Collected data

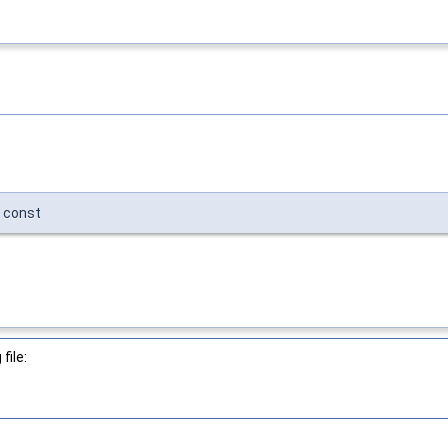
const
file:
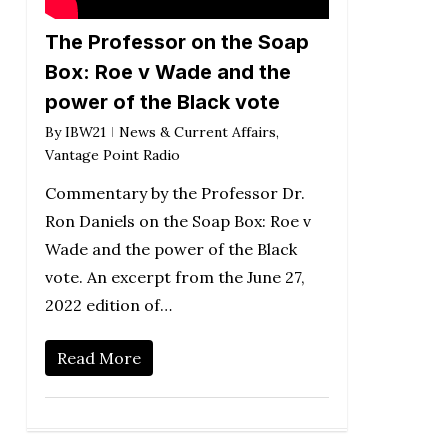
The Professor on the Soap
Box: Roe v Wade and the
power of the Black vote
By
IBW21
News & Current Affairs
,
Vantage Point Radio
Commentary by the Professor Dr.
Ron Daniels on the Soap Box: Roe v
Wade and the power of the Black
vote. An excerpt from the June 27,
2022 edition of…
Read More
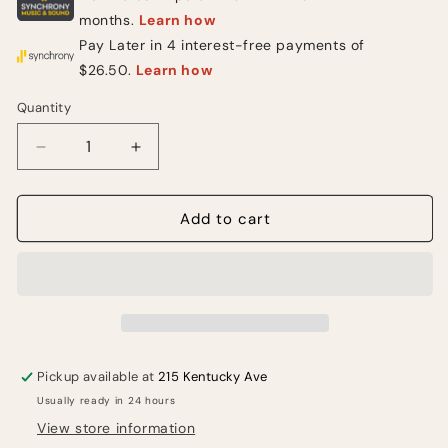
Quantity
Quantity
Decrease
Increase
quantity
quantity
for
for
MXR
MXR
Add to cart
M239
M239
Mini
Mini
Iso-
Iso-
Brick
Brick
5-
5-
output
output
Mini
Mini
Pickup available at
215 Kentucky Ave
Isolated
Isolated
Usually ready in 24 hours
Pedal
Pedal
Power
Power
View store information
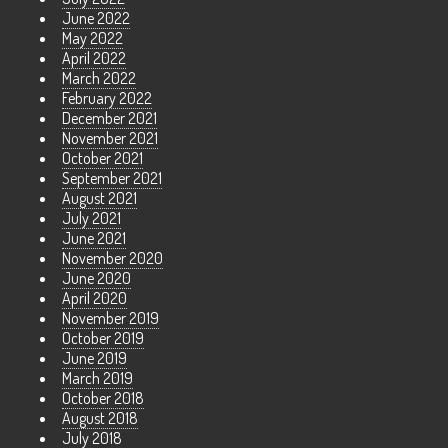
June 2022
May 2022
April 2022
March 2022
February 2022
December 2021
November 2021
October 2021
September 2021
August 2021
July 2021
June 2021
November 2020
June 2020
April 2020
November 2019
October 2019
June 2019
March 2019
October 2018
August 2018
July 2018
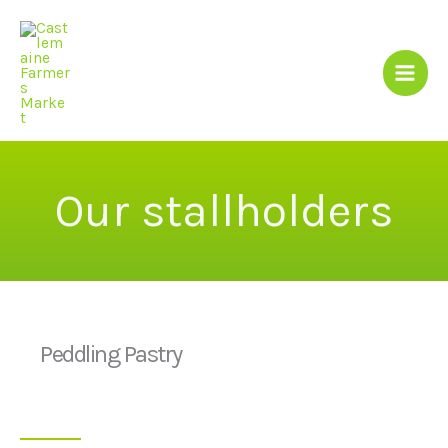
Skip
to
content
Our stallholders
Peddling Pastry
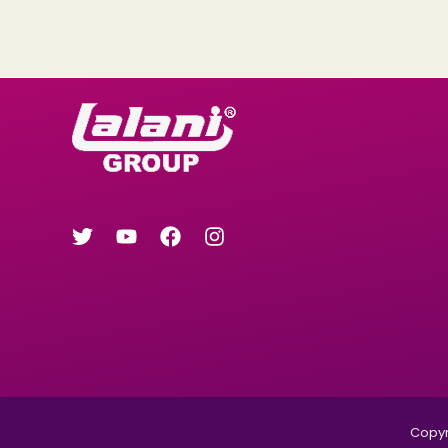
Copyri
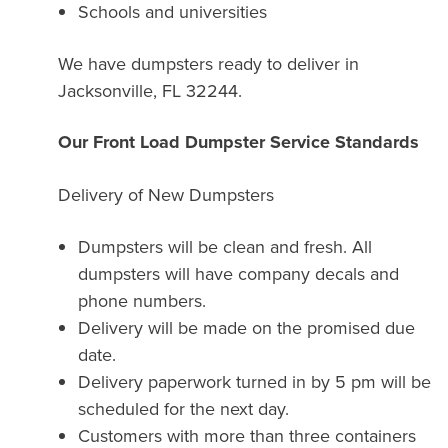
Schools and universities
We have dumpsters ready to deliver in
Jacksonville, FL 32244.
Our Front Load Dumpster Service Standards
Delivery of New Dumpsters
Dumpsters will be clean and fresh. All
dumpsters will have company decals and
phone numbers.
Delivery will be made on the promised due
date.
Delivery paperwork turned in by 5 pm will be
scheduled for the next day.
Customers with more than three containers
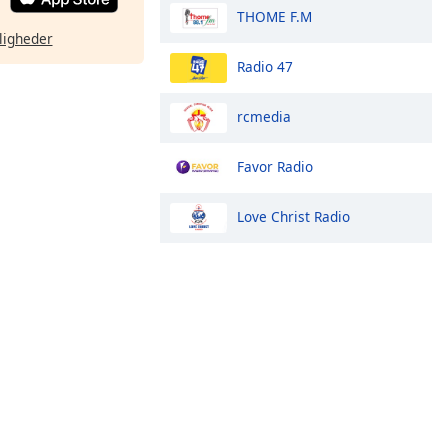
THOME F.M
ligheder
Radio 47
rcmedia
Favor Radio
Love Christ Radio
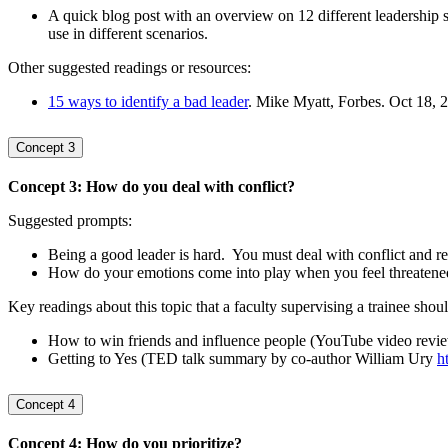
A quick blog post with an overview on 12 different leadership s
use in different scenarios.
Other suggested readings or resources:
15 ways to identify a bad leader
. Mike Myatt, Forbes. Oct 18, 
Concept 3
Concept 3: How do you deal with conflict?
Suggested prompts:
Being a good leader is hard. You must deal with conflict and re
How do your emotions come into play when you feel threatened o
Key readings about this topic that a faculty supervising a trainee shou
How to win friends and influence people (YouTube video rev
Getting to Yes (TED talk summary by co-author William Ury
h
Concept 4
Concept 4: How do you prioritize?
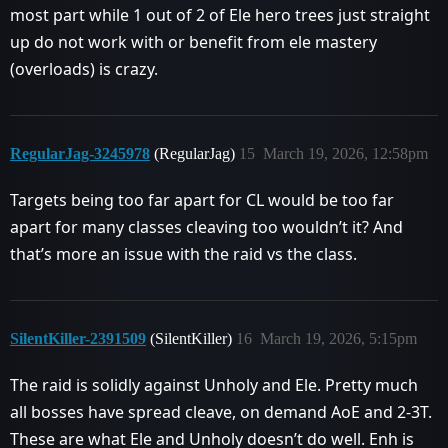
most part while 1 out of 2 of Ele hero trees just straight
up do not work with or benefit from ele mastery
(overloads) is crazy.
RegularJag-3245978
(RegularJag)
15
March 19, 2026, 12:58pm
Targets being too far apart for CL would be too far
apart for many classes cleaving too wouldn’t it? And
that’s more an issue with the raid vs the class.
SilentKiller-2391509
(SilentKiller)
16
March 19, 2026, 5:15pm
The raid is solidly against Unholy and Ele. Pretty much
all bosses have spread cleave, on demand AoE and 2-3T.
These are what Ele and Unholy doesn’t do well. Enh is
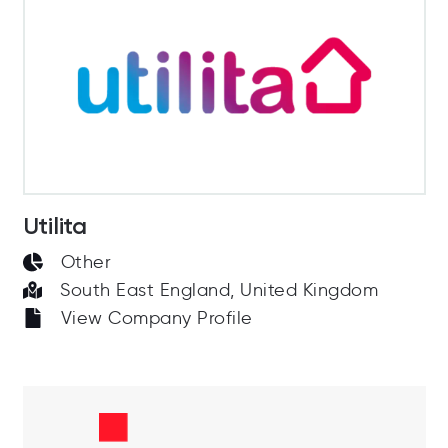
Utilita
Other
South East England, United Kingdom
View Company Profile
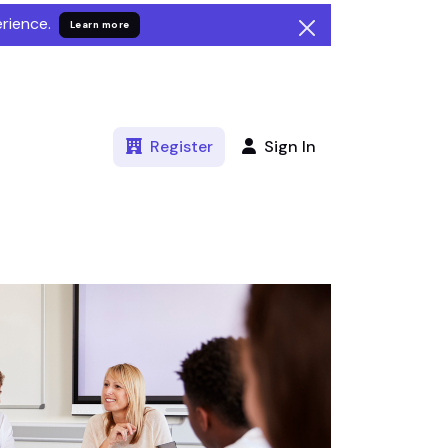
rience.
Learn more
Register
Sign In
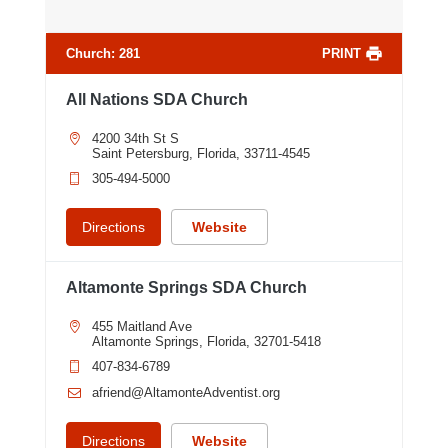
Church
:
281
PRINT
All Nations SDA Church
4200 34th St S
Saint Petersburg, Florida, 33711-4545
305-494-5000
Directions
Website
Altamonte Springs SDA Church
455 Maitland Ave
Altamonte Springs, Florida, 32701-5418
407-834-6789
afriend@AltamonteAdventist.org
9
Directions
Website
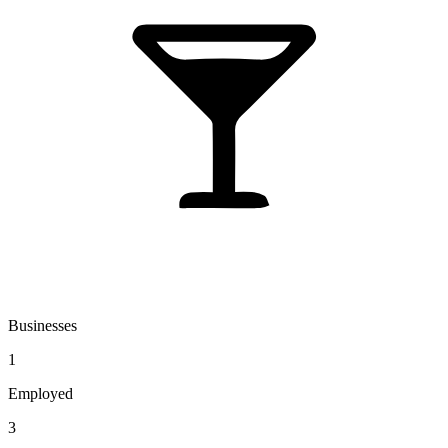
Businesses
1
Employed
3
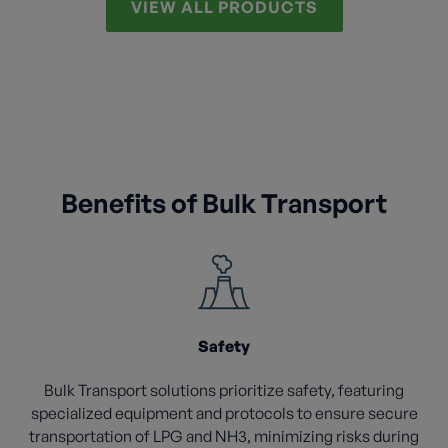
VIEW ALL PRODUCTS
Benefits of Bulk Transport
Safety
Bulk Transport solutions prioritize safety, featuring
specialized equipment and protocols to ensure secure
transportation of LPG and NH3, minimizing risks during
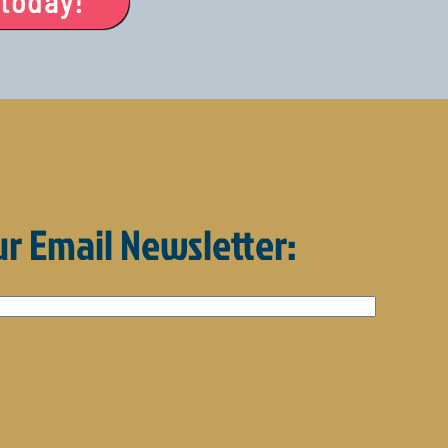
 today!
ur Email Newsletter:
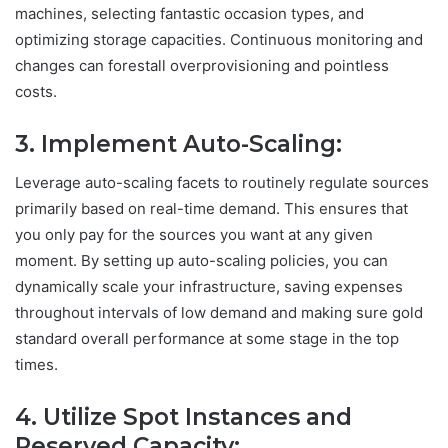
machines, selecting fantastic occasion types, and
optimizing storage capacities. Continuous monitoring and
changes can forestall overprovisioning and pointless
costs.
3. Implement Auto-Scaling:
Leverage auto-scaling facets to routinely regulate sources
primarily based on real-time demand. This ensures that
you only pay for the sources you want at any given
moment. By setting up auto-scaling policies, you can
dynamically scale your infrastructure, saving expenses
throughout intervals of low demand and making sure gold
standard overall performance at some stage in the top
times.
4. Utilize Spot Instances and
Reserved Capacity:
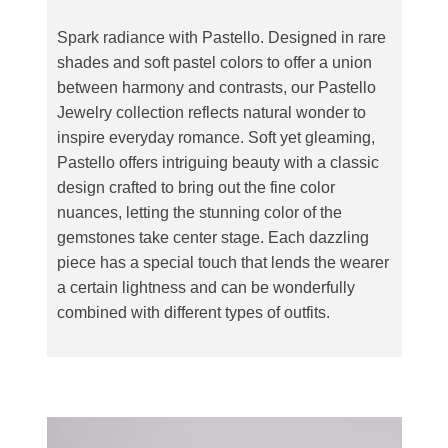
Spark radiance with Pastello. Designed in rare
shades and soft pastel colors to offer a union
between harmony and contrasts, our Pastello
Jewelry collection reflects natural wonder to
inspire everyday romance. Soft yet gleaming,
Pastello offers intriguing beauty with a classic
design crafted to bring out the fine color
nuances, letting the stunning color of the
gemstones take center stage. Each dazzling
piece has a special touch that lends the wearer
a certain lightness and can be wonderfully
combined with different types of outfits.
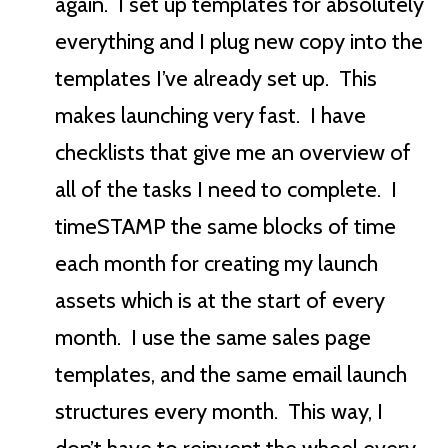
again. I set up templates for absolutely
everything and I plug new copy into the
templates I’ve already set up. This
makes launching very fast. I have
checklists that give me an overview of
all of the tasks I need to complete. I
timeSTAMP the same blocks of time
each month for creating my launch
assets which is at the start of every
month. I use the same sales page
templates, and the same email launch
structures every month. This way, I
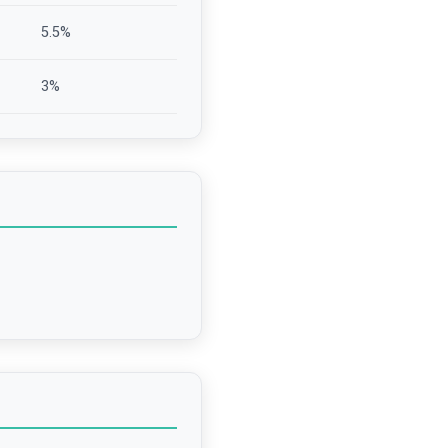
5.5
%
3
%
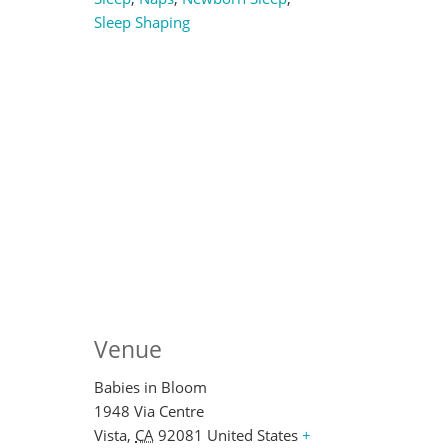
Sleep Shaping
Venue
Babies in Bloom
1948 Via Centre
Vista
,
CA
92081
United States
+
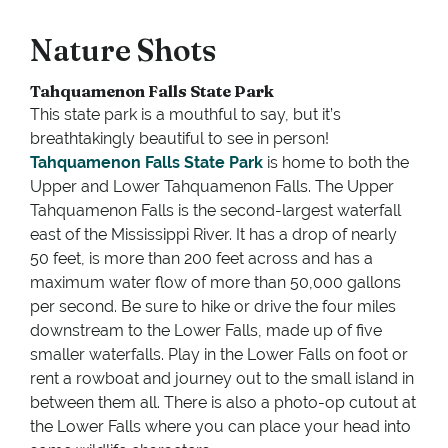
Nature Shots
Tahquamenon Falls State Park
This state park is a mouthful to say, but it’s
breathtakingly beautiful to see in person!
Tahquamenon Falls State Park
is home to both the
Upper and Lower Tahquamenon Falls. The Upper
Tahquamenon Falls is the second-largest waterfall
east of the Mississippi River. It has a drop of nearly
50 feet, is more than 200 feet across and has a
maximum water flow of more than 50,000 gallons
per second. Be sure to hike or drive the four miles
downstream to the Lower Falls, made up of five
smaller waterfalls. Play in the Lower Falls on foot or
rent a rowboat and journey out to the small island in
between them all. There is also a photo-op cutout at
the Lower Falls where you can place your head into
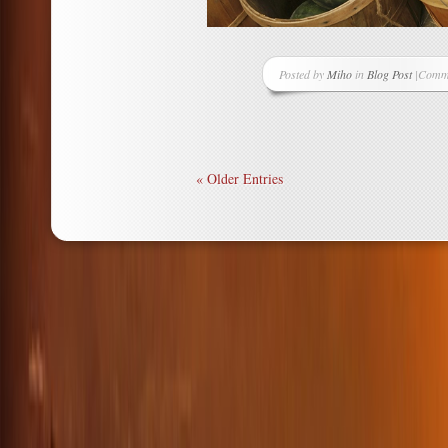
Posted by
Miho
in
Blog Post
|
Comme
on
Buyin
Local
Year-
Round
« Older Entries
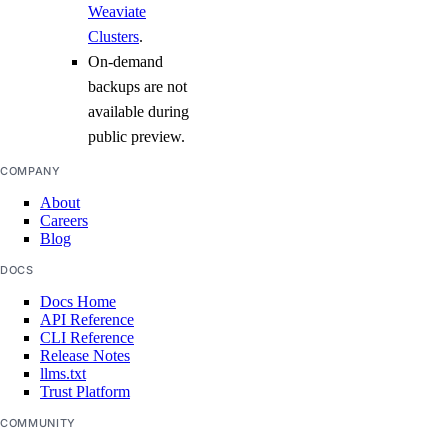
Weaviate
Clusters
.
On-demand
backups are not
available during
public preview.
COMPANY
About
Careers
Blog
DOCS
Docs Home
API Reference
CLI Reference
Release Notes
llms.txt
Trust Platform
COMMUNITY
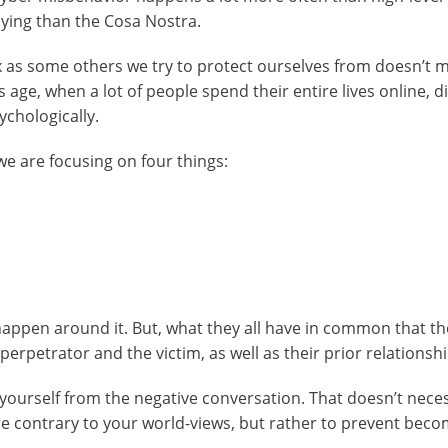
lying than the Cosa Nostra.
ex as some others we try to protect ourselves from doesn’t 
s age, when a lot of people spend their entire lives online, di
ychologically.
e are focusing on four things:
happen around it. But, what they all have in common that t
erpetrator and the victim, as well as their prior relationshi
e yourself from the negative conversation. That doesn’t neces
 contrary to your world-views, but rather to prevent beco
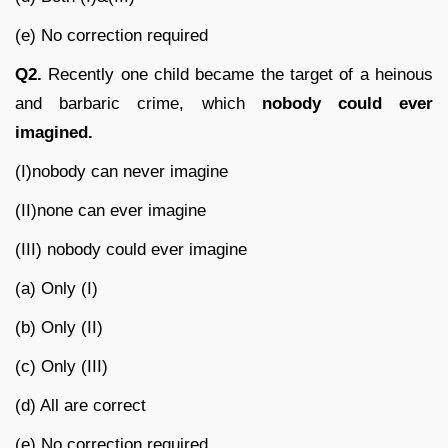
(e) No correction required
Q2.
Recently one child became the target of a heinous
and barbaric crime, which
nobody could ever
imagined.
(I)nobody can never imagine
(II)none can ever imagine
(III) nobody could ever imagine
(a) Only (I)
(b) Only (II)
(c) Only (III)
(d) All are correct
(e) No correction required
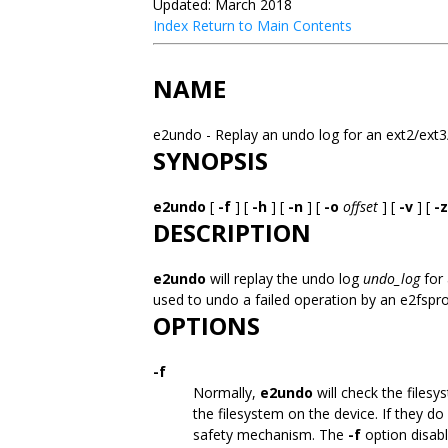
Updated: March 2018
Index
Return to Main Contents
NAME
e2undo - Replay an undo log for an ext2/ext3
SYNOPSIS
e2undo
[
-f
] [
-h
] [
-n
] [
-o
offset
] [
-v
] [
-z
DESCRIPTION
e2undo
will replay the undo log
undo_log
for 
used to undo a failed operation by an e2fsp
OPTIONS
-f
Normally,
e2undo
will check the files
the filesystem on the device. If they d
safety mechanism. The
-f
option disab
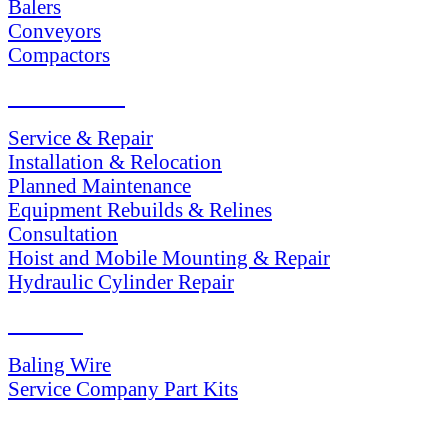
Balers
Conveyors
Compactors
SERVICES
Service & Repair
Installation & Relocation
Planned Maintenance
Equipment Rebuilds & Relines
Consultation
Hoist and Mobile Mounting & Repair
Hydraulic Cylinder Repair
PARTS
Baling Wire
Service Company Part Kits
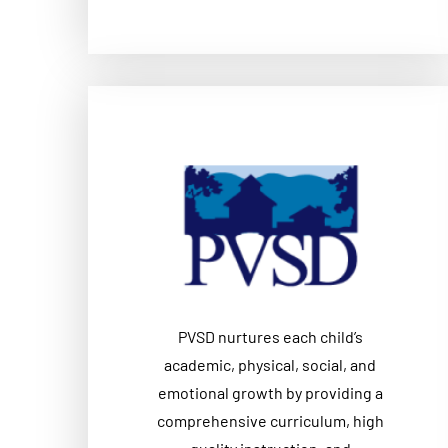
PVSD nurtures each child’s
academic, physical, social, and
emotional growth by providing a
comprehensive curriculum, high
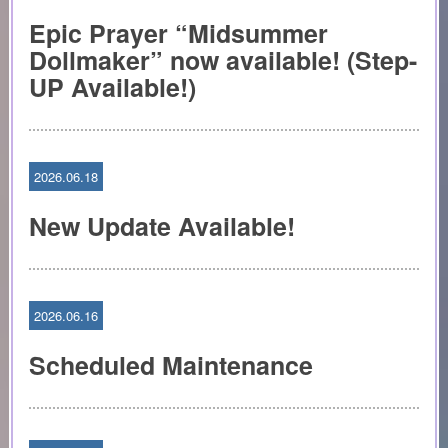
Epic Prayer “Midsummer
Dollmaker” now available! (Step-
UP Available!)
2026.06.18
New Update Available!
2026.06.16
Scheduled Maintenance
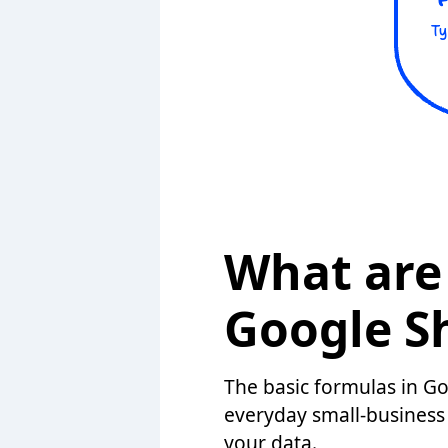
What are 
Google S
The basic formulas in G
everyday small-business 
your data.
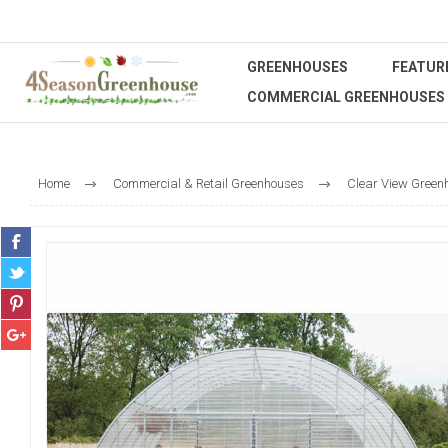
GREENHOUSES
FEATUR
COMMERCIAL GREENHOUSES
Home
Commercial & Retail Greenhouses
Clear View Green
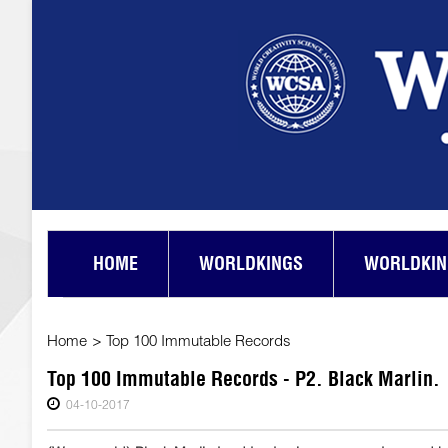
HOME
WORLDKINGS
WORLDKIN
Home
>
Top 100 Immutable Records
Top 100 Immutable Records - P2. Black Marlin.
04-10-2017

- _WORK ITEM_
In the data above, which lines include "readings"? Return those lines.

- _TASK RESULT_
Other suggested readings or resources:
Key readings about this topic that a faculty supervising a trainee shou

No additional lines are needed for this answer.